▶ **Task item**
In the records below, the relevant part opens with the line containing "practices p" and closes with the line containing "Barcelona Away"; print that part exactly and only, without its pictures.
** Opening Data for analysis block **
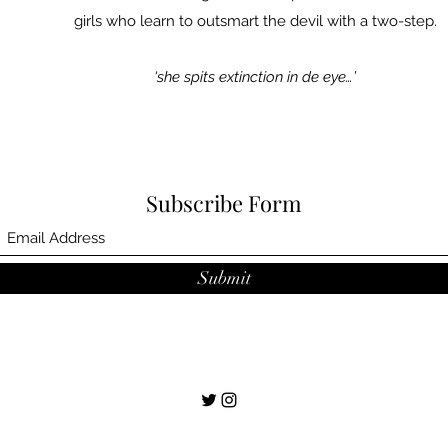
girls who learn to outsmart the devil with a two-step.
‘she spits extinction in de eye…’
Subscribe Form
Submit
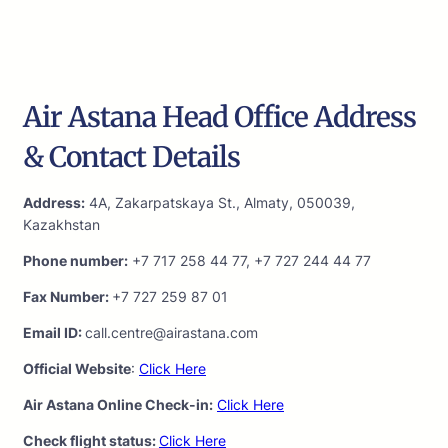
Air Astana Head Office Address
& Contact Details
Address:
4A, Zakarpatskaya St., Almaty, 050039,
Kazakhstan
Phone number:
+7 717 258 44 77, +7 727 244 44 77
Fax Number:
+7 727 259 87 01
Email ID:
call.centre@airastana.com
Official Website
:
Click Here
Air Astana Online Check-in:
Click Here
Check flight status:
Click Here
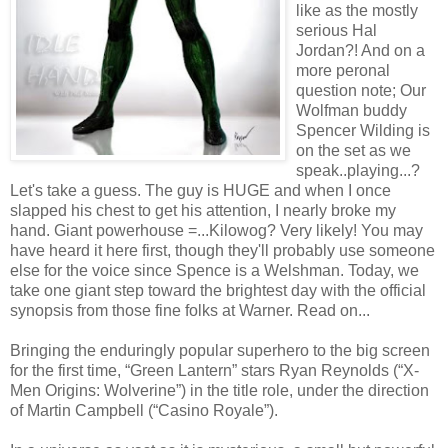
like as the mostly
serious Hal
Jordan?! And on a
more peronal
question note; Our
Wolfman buddy
Spencer Wilding is
on the set as we
speak..playing...?
Let's take a guess. The guy is HUGE and when I once
slapped his chest to get his attention, I nearly broke my
hand. Giant powerhouse =...Kilowog? Very likely! You may
have heard it here first, though they'll probably use someone
else for the voice since Spence is a Welshman. Today, we
take one giant step toward the brightest day with the official
synopsis from those fine folks at Warner. Read on...
Bringing the enduringly popular superhero to the big screen
for the first time, “Green Lantern” stars Ryan Reynolds (“X-
Men Origins: Wolverine”) in the title role, under the direction
of Martin Campbell (“Casino Royale”).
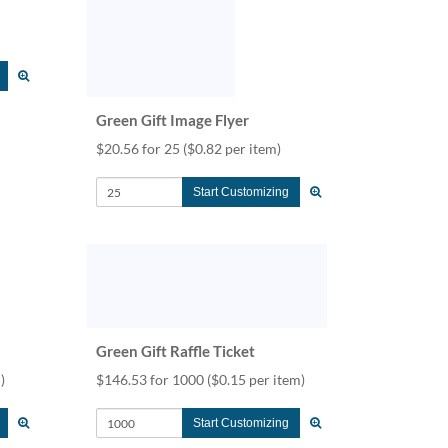
Green Gift Image Flyer
$20.56 for 25
($0.82 per item)
Start Customizing
Green Gift Raffle Ticket
)
$146.53 for 1000
($0.15 per item)
Start Customizing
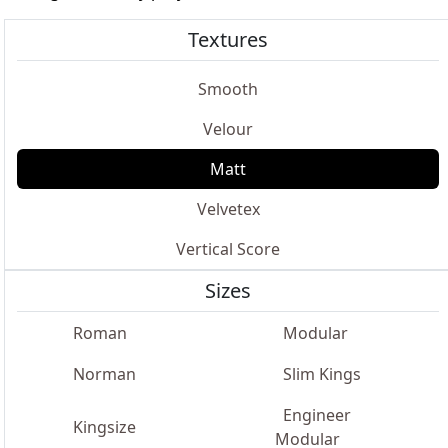
Textures
Smooth
Velour
Matt
Velvetex
Vertical Score
Sizes
Roman
Modular
Norman
Slim Kings
Engineer
Kingsize
Modular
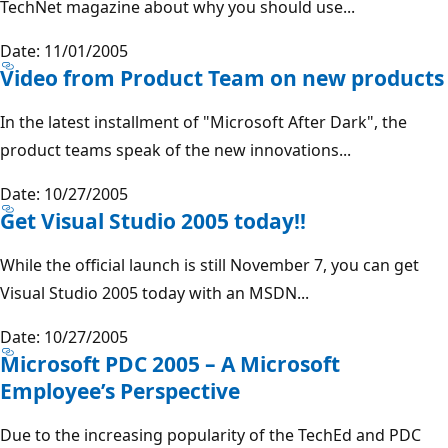
TechNet magazine about why you should use...
Date: 11/01/2005
Video from Product Team on new products
In the latest installment of "Microsoft After Dark", the
product teams speak of the new innovations...
Date: 10/27/2005
Get Visual Studio 2005 today!!
While the official launch is still November 7, you can get
Visual Studio 2005 today with an MSDN...
Date: 10/27/2005
Microsoft PDC 2005 – A Microsoft
Employee’s Perspective
Due to the increasing popularity of the TechEd and PDC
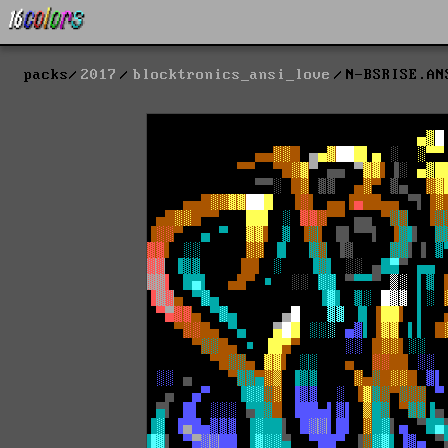
packs
2017
blocktronics_ansi_love
N-BSRISE.AN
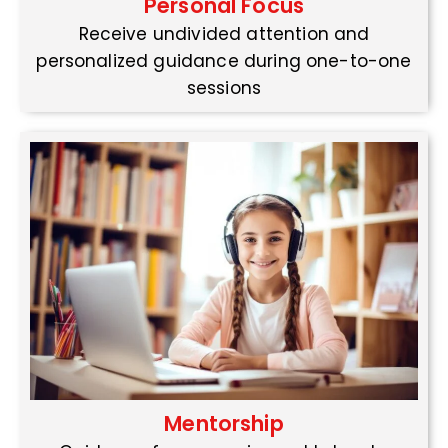
Personal Focus
Receive undivided attention and
personalized guidance during one-to-one
sessions
Mentorship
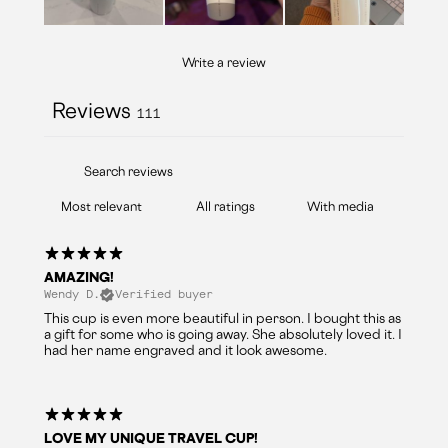
Write a review
Reviews
111
With media
AMAZING!
Wendy D.
Verified buyer
This cup is even more beautiful in person. I bought this as
a gift for some who is going away. She absolutely loved it. I
had her name engraved and it look awesome.
LOVE MY UNIQUE TRAVEL CUP!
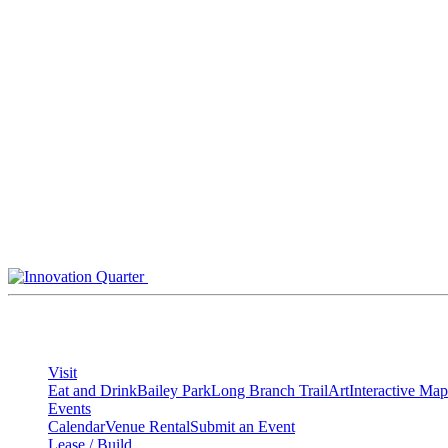
Skip
to
content
Visit
Eat and Drink
Bailey Park
Long Branch Trail
Art
Interactive Map
Events
Calendar
Venue Rental
Submit an Event
Lease / Build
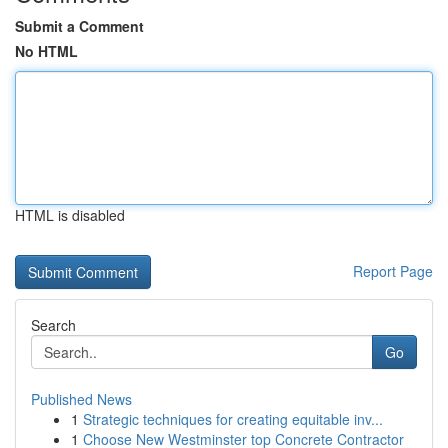
Submit a Comment
No HTML
HTML is disabled
Report Page
Search
Go
Published News
1
Strategic techniques for creating equitable inv...
1
Choose New Westminster top Concrete Contractor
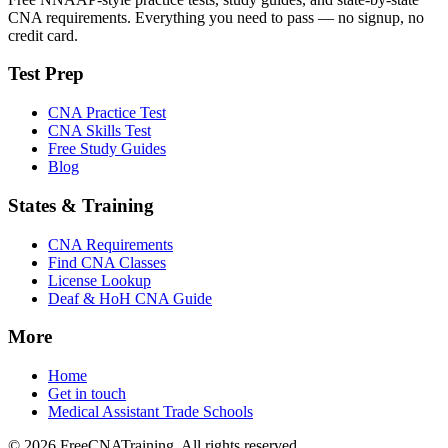
CNA requirements. Everything you need to pass — no signup, no
credit card.
Test Prep
CNA Practice Test
CNA Skills Test
Free Study Guides
Blog
States & Training
CNA Requirements
Find CNA Classes
License Lookup
Deaf & HoH CNA Guide
More
Home
Get in touch
Medical Assistant Trade Schools
© 2026 FreeCNATraining. All rights reserved.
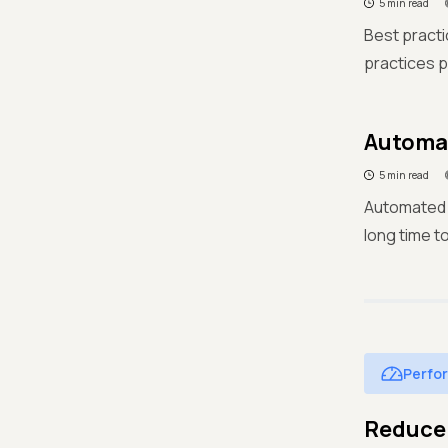
5 min read
Best practic
practices p
Automat
5 min read
Automated t
long time to
Perfo
Reduce 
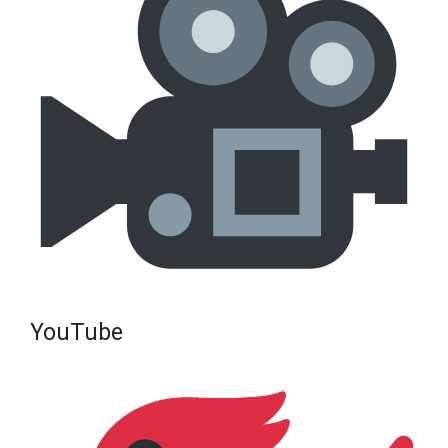
YouTube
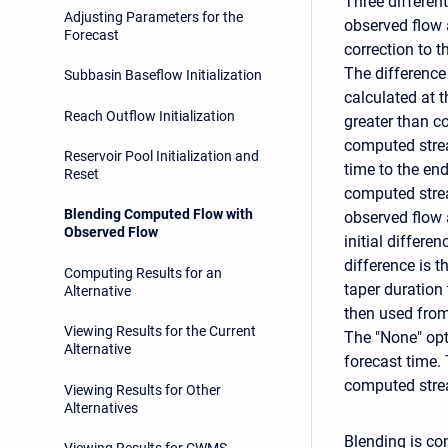
Three differen
Adjusting Parameters for the
observed flow 
Forecast
correction to 
The differenc
Subbasin Baseflow Initialization
calculated at t
Reach Outflow Initialization
greater than c
computed stre
Reservoir Pool Initialization and
time to the end
Reset
computed strea
Blending Computed Flow with
observed flow 
Observed Flow
initial differ
difference is t
Computing Results for an
taper duration
Alternative
then used from 
Viewing Results for the Current
The "None" opt
Alternative
forecast time.
computed strea
Viewing Results for Other
Alternatives
Blending is con
Viewing Results for CWMS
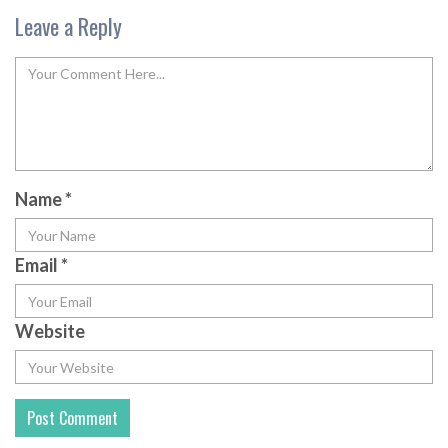
Leave a Reply
Name
*
Email
*
Website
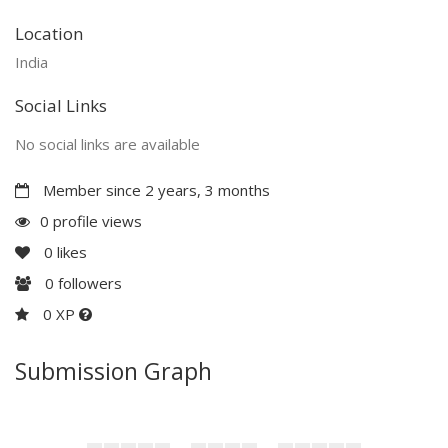
Location
India
Social Links
No social links are available
Member since 2 years, 3 months
0 profile views
0
likes
0
followers
0 XP
Submission Graph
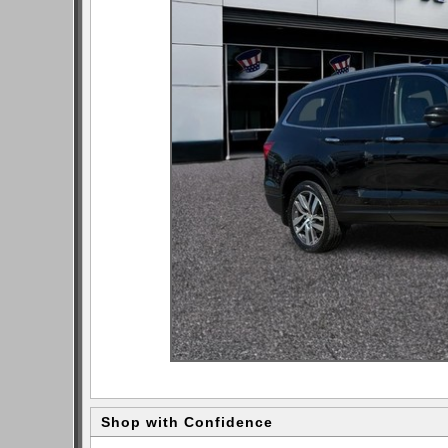
Shop with Confidence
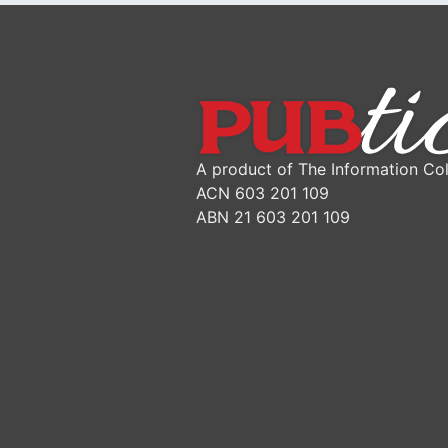
A product of The Information Col
ACN 603 201 109
ABN 21 603 201 109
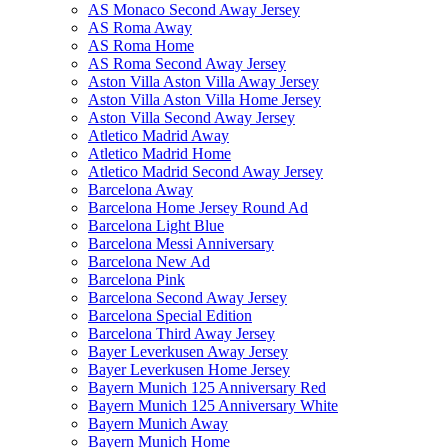
AS Monaco Second Away Jersey
AS Roma Away
AS Roma Home
AS Roma Second Away Jersey
Aston Villa Aston Villa Away Jersey
Aston Villa Aston Villa Home Jersey
Aston Villa Second Away Jersey
Atletico Madrid Away
Atletico Madrid Home
Atletico Madrid Second Away Jersey
Barcelona Away
Barcelona Home Jersey Round Ad
Barcelona Light Blue
Barcelona Messi Anniversary
Barcelona New Ad
Barcelona Pink
Barcelona Second Away Jersey
Barcelona Special Edition
Barcelona Third Away Jersey
Bayer Leverkusen Away Jersey
Bayer Leverkusen Home Jersey
Bayern Munich 125 Anniversary Red
Bayern Munich 125 Anniversary White
Bayern Munich Away
Bayern Munich Home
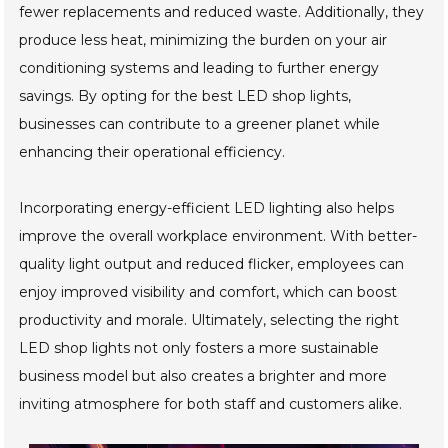
fewer replacements and reduced waste. Additionally, they
produce less heat, minimizing the burden on your air
conditioning systems and leading to further energy
savings. By opting for the best LED shop lights,
businesses can contribute to a greener planet while
enhancing their operational efficiency.
Incorporating energy-efficient LED lighting also helps
improve the overall workplace environment. With better-
quality light output and reduced flicker, employees can
enjoy improved visibility and comfort, which can boost
productivity and morale. Ultimately, selecting the right
LED shop lights not only fosters a more sustainable
business model but also creates a brighter and more
inviting atmosphere for both staff and customers alike.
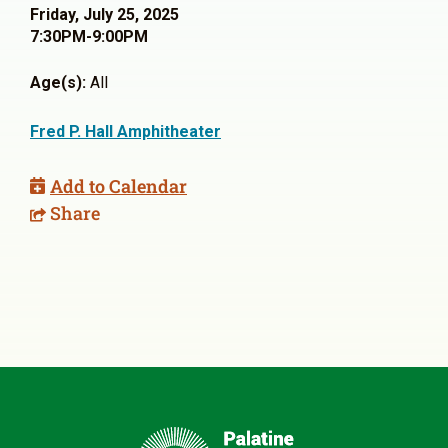
Friday, July 25, 2025
7:30PM-9:00PM
Age(s):
All
Fred P. Hall Amphitheater
Add to Calendar
Share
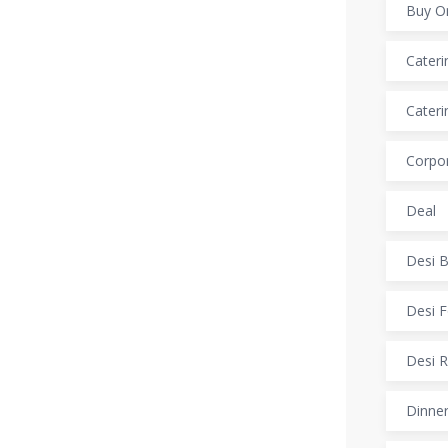
Buy O
Cateri
Cateri
Corpor
Deal
Desi B
Desi F
Desi R
Dinner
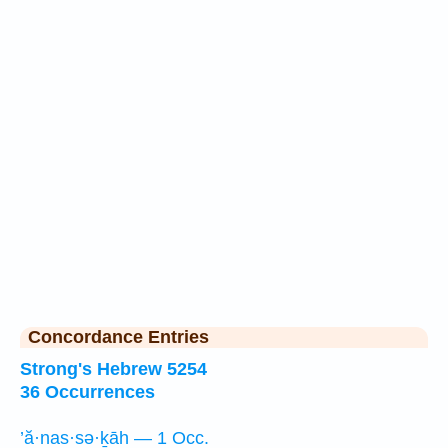
Concordance Entries
Strong's Hebrew 5254
36 Occurrences
’ă·nas·sə·ḵāh — 1 Occ.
** Closing Data for analysis block **
▶ **Response below**
practices p
Automat
5 min read
Automated t
long time to
Perfo
Reduce 
YouTube
Three differen
Adjusting Parameters for the
observed flow 
Forecast
correction to 
The differenc
Subbasin Baseflow Initialization
calculated at t
Reach Outflow Initialization
greater than c
computed stre
Reservoir Pool Initialization and
time to the end
Reset
computed strea
Blending Computed Flow with
observed flow 
Observed Flow
initial differ
difference is t
Computing Results for an
taper duration
Alternative
then used from 
Viewing Results for the Current
The "None" opt
Alternative
forecast time.
computed strea
Viewing Results for Other
Alternatives
Blending is con
Viewing Results for CWMS
Leave a Reply
Name
*
Email
*
Website
Location
India
Social Links
No social links are available
Member since 2 years, 3 months
0 profile views
0
likes
0
followers
0 XP
Submission Graph
Shop with Confidence
A product of The Information Col
ACN 603 201 109
ABN 21 603 201 109
AS Monaco Second Away Jersey
AS Roma Away
AS Roma Home
AS Roma Second Away Jersey
Aston Villa Aston Villa Away Jersey
Aston Villa Aston Villa Home Jersey
Aston Villa Second Away Jersey
Atletico Madrid Away
Atletico Madrid Home
Atletico Madrid Second Away Jersey
Barcelona Away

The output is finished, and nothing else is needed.